Some people I hadn’t seen in a long while came for dinner. “Wow,” said one, “You look so different from when I last saw you. You look so … so … old!”
“Maybe it’s my grey hair?” I suggested.
“Well, yes,” she said, cocking her head to scrutinize my face more closely, “but … it’s also the lines around your eyes.” And then the subject changed and we headed into the kitchen for a drink.
I’ve told the story a few times now, and the response is always the same. “God,” said one friend, “did you poison her dinner?” “What a bitch,” said another. Meanwhile I still think the exchange is hilarious. I
do look older than when I last saw her. My hair
is turning grey, I
do have lines around my eyes. For that matter, I creak when I stand up, my back hurts, my skin is thinning, and hair is beginning to sprout in unfortunate places. So I tell the story because it makes me laugh, and I reckon it’s good to be reminded of my mortality.

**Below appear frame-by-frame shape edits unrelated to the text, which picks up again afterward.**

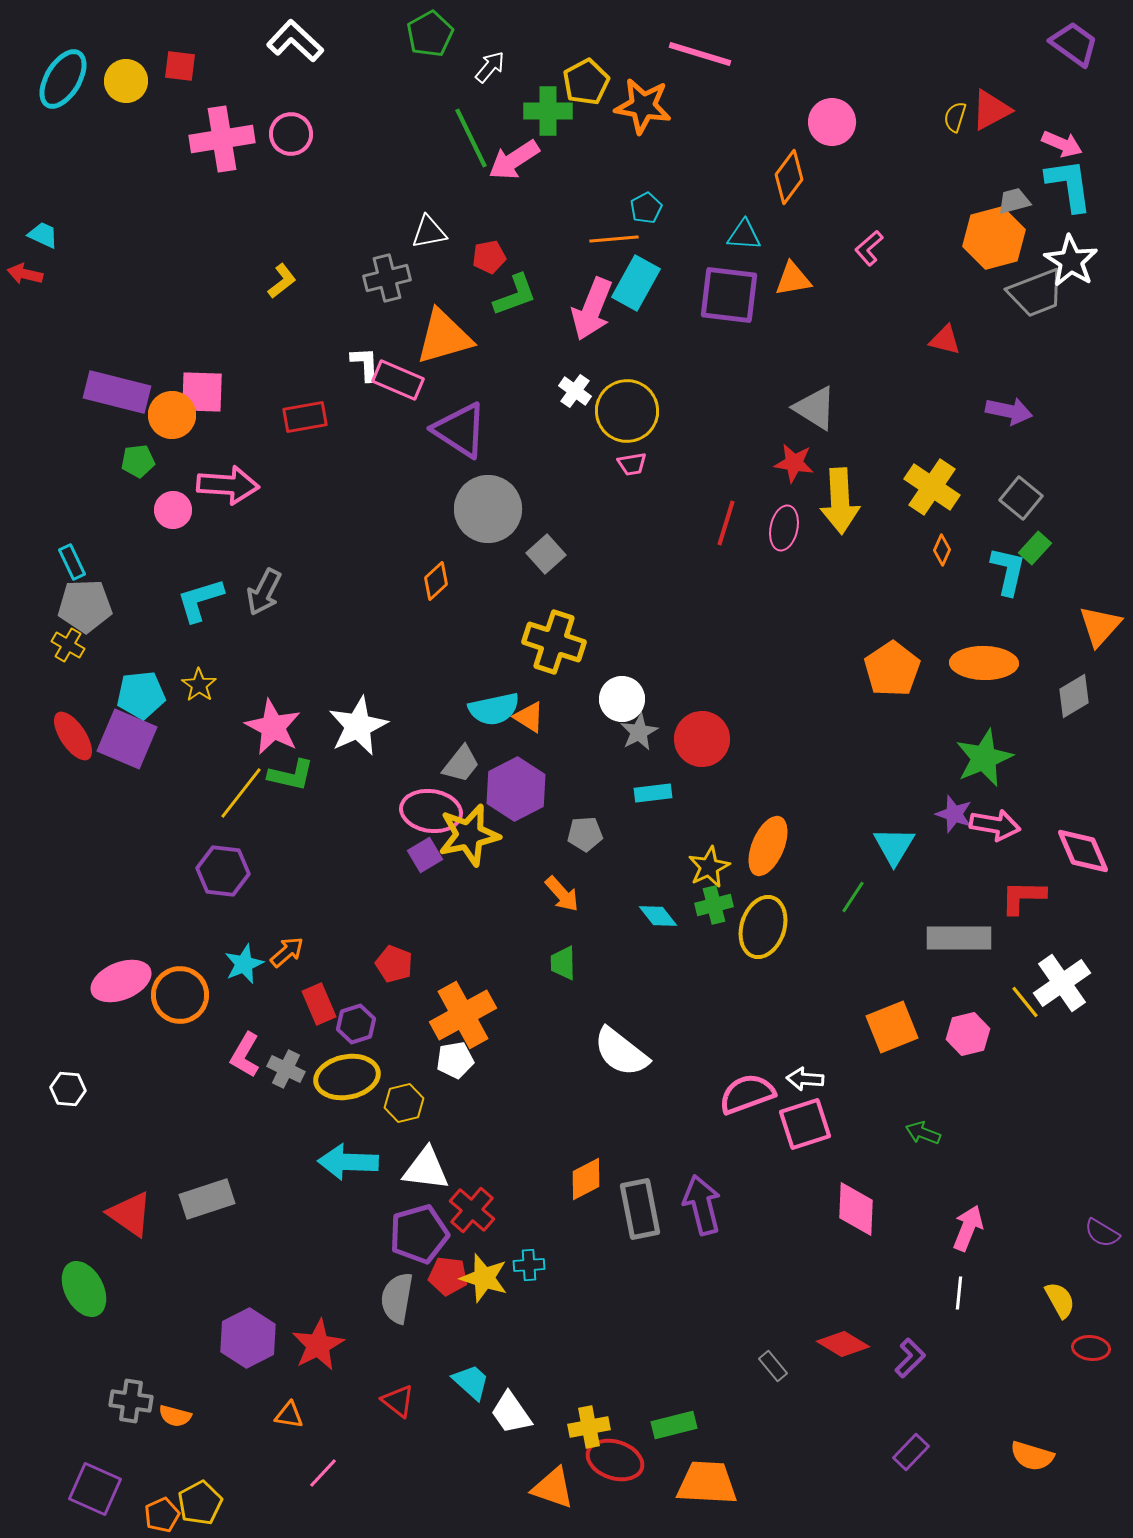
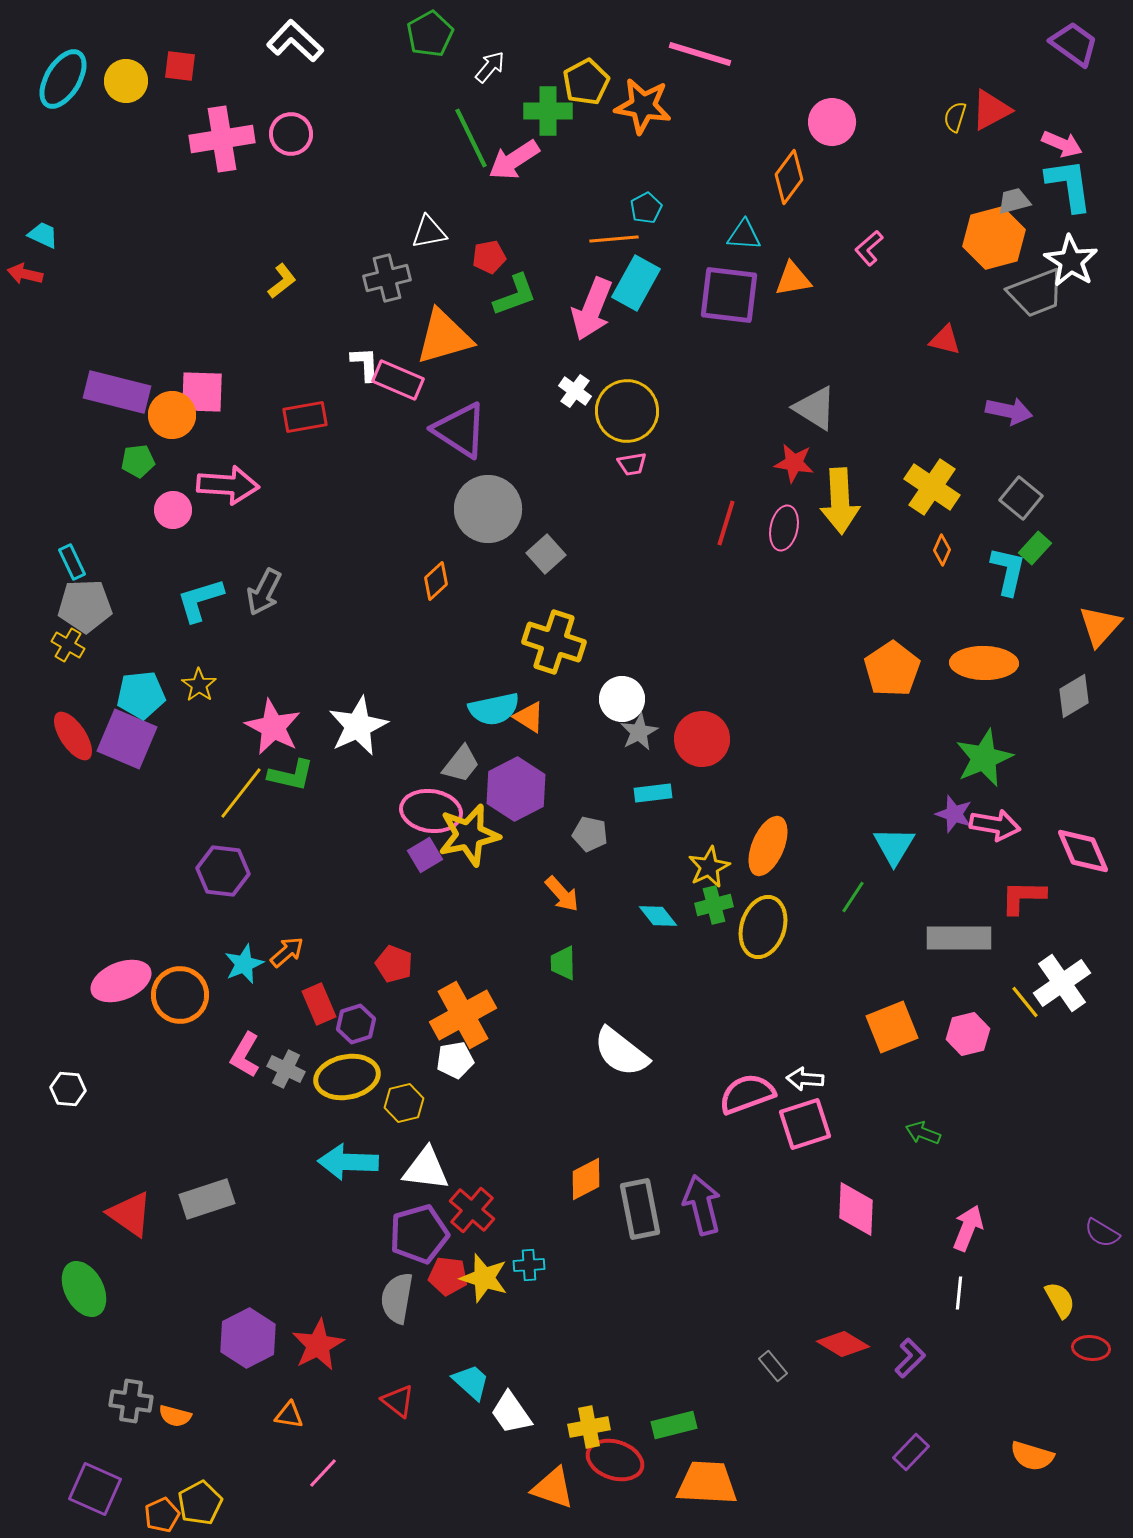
gray pentagon at (585, 834): moved 5 px right; rotated 16 degrees clockwise
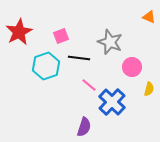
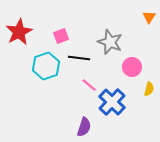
orange triangle: rotated 40 degrees clockwise
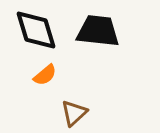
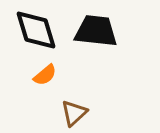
black trapezoid: moved 2 px left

I also reckon the story is a good gauge of hospitality. Were my guest’s words such a deadly insult that I should have met them with cold fury? Am I really so needy that everyone must forever pretend that I am young and beautiful? Am I really so important that I should be treated with infinite respect? Well, to all three questions: no, not at all, which is why, when it happened, I laughed. The words weren’t meant as an insult; we don’t need to pretend I am young and beautiful; and I’m not so important that anyone should ever pussyfoot around me and play nice.
Why is plain speaking so rarely acknowledged as a gift? This dinner guest is a dynamo, and has always been blunt. She has spent decades advocating for survivors of sexual abuse, and has regularly crossed swords with the most closed, patriarchal, unresponsive institutions in town. Over time, her words have shaken them up and made them more accountable, and have led to healing processes for survivors. But she has spent so many years talking back to stubborn powerful men on behalf of the marginalised that sometimes she forgets to sugar coat. If that is the price we pay for her to do a heap of thankless, costly, necessary work, then I for one am willing to take it on the chin.
I’m proud to know our dinner guest, glad of her work and plain words, grateful there are people like her in the world. And I’m proud of my grey hair and the lines around my eyes. They’re a record of years lived and babies born and stories told and laughter shared and good work, and she understands this. Like her, I’ve earned my grey hairs, I’ve earned my lines; I don’t need to hide them. And I don’t need my dinner guests to be nice. Instead, I like my guests to be big-hearted people, who are doing the work of love.